**Task brief**
Each line below should be repeated exactly as written, with no pictures carried over.

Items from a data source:
────────

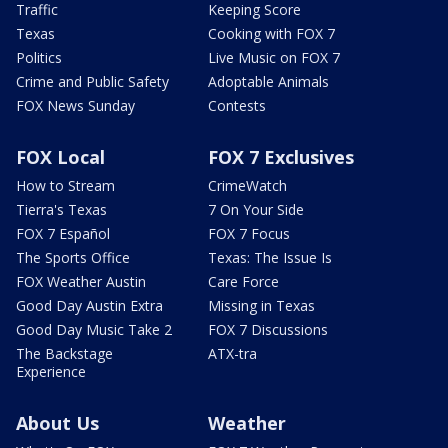
Traffic
Keeping Score
Texas
Cooking with FOX 7
Politics
Live Music on FOX 7
Crime and Public Safety
Adoptable Animals
FOX News Sunday
Contests
FOX Local
FOX 7 Exclusives
How to Stream
CrimeWatch
Tierra's Texas
7 On Your Side
FOX 7 Español
FOX 7 Focus
The Sports Office
Texas: The Issue Is
FOX Weather Austin
Care Force
Good Day Austin Extra
Missing in Texas
Good Day Music Take 2
FOX 7 Discussions
The Backstage
ATX-tra
Experience
About Us
Weather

────────

**Answer section**
Traffic
Keeping Score
Texas
Cooking with FOX 7
Politics
Live Music on FOX 7
Crime and Public Safety
Adoptable Animals
FOX News Sunday
Contests
FOX Local
FOX 7 Exclusives
How to Stream
CrimeWatch
Tierra's Texas
7 On Your Side
FOX 7 Español
FOX 7 Focus
The Sports Office
Texas: The Issue Is
FOX Weather Austin
Care Force
Good Day Austin Extra
Missing in Texas
Good Day Music Take 2
FOX 7 Discussions
The Backstage
ATX-tra
Experience
About Us
Weather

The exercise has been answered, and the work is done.